- Next year is forecast to be one of the hottest on record.
- Average temperatures next year will be about 1.2C above what they were before humans started to drive climate change.
- Predictions have been made by the UK Met Office.
If correct, it would be the 10th year in a row to see global average temperatures reach at least 1C above what they were in pre-industrial times, measured as the period 1850-1900.
El Nino Effect
The current hottest year in records dating back to 1850 is 2016, a year that saw an ‘El Niño’ climate pattern in the Pacific which pushes up global temperatures on top of global warming trends.
Prof Adam Scaife, head of long range predictions at the Met Office, said: “Without a preceding El Niño to boost global temperature, 2023 may not be a record-breaking year, but with the background increase in global greenhouse gas emissions…”

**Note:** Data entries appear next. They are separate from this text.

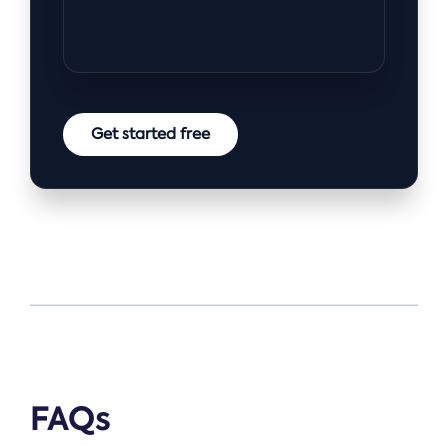
Get started free
FAQs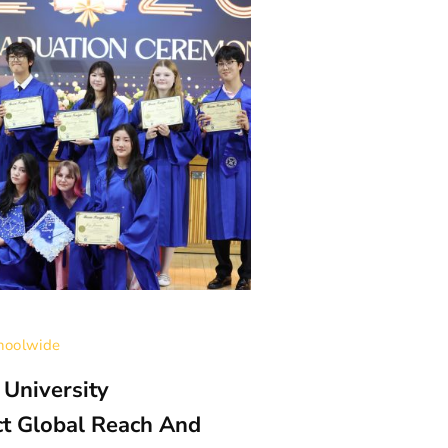
hoolwide
Categories:
High Sch
 University
Compassion In 
ct Global Reach And
Kuryndina Wi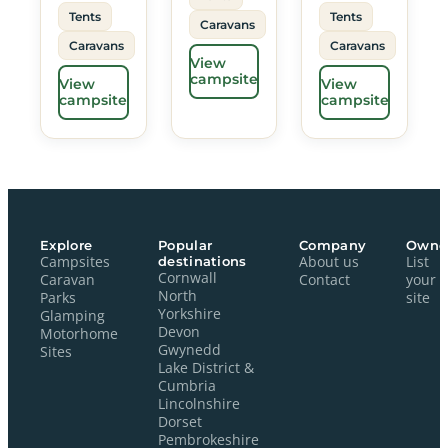
Tents
Tents
Caravans
Caravans
Caravans
View
campsite
View
View
campsite
campsite
Explore
Popular
Company
Owne
Campsites
destinations
About us
List
Cornwall
Caravan
Contact
your
North
Parks
site
Yorkshire
Glamping
Devon
Motorhome
Gwynedd
Sites
Lake District &
Cumbria
Lincolnshire
Dorset
Pembrokeshire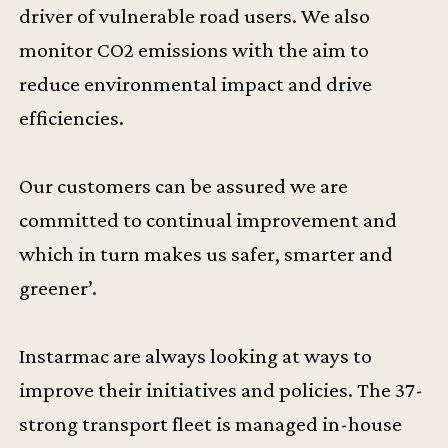
driver of vulnerable road users. We also
monitor CO2 emissions with the aim to
reduce environmental impact and drive
efficiencies.
Our customers can be assured we are
committed to continual improvement and
which in turn makes us safer, smarter and
greener’.
Instarmac are always looking at ways to
improve their initiatives and policies. The 37-
strong transport fleet is managed in-house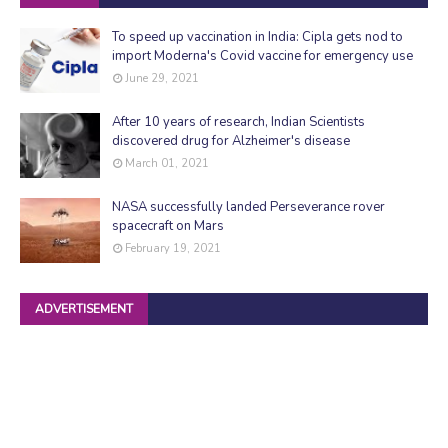
To speed up vaccination in India: Cipla gets nod to
import Moderna's Covid vaccine for emergency use
June 29, 2021
After 10 years of research, Indian Scientists
discovered drug for Alzheimer's disease
March 01, 2021
NASA successfully landed Perseverance rover
spacecraft on Mars
February 19, 2021
ADVERTISEMENT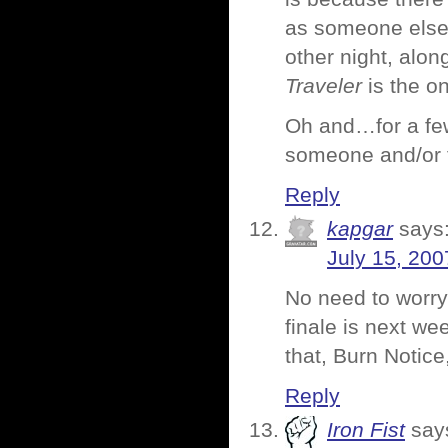
as someone else s
other night, alo
Traveler
is the on
Oh and…for a few
someone and/or t
Reply
kapgar
says
July 15, 200
No need to worry
finale is next we
that, Burn Notic
Reply
Iron Fist
say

The Met Office’s Dr Nick Dunstone, who has led the 2023 global temperature forecast, said: “The global temperature over the last three years has been influenced by the effect of a prolonged La Nina – where cooler than average sea-surface temperatures occur in the tropical Pacific. “La Nina has a temporary cooling effect on global average temperature.”
Warmer Than 2022
For next year our climate model is indicating an end to the three consecutive years with La Nina state, with a return to relative warmer conditions in parts of the tropical Pacific. This shift is likely to lead to global temperature in 2023 being warmer than 2022.
Dr Doug Smith, a leading Met Office expert in climate prediction, added: “The fact that global average temperatures are at or above 1C for a decade masks the considerable temperature variation across the world.”
Last year, the Met Office predicted 2022’s global temperature would be between 0.97C and 1.21C above pre-industrial levels, with a central estimate of 1.09C.